Friday, August 14, 2009

Apology Not Accepted

by WCI Intern Cassie Nelson

For those of you who have been hiding under a rock or perhaps just returned from a space shuttle voyage, here's the latest Hollywood News: Chris Brown has issued a very public apology for abusing Rihanna in February 2008. He issued the apology in a video released via the Internet. Although he seemed sincere and aware his acts were wrong, I don’t believe he should be forgiven, and if forgiven, not so easily.

As a 17-year-old high school student in a frightening world of ceaseless dangers, I don’t believe individuals should be so easily forgiven solely because they apologized. Once upon a time, heroes were doctors, firefighters, soldiers, and police who lived and worked to save others. It's amazing how so much has changed in so little time.

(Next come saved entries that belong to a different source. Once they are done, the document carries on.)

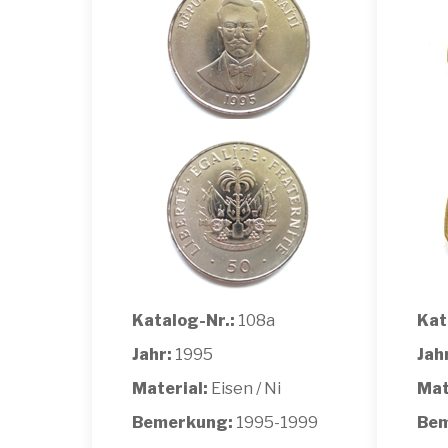
Katalog-Nr.:
108a
Kat
Jahr:
1995
Jah
Material:
Eisen / Ni
Mat
Bemerkung:
1995-1999
Bem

Now our heroes are performers, athletes, and models, who contribute nothing to the world besides exposing talents they were born with, such as outstanding voices, physical strength, height or agility, or beautiful faces and bodies.

An apology issued five months after the incident and coincidentally near the time of Brown’s sentencing makes me curious. Was Brown's apology spurred by true regret for his actions or to gain sympathy in hopes of reducing his sentence?

Everyday I watch as my friends obsess and fantasize about celebrities. It makes me angry that they are so blind-sided by looks and talent that they don’t see that they are praising celebrities who have done horrible things.

I don’t doubt Brown is sorry for what he has done, nor that he wishes each and every day that he hadn’t done it. But that doesn’t make physical abuse OK. Another example of the public's willingness to ignore or forget celebrity misdeeds: the incredible outpouring of love and admiration for Michael Jackson after his death, with few mentions of the many allegations of child abuse directed at the pop star during his life.

While interning with Robin Sax, a former prosecutor of sex crimes, I noticed that when she appeared on top news shows, ranging from the Today Show and ABC News to TV Guide News, she was asked who could be responsible for Michael Jackson’s death. She wasn't asked about the past allegations of sexual abuse. This makes me wonder if death or an apology makes wrongdoing too easily forgiven. People in the pubic eye apologize for all sorts of acts, crimes, and even accidents. An apology is a first step, only that. It doesn’t mean that Chris Brown will never abuse Rihanna or anyone else again.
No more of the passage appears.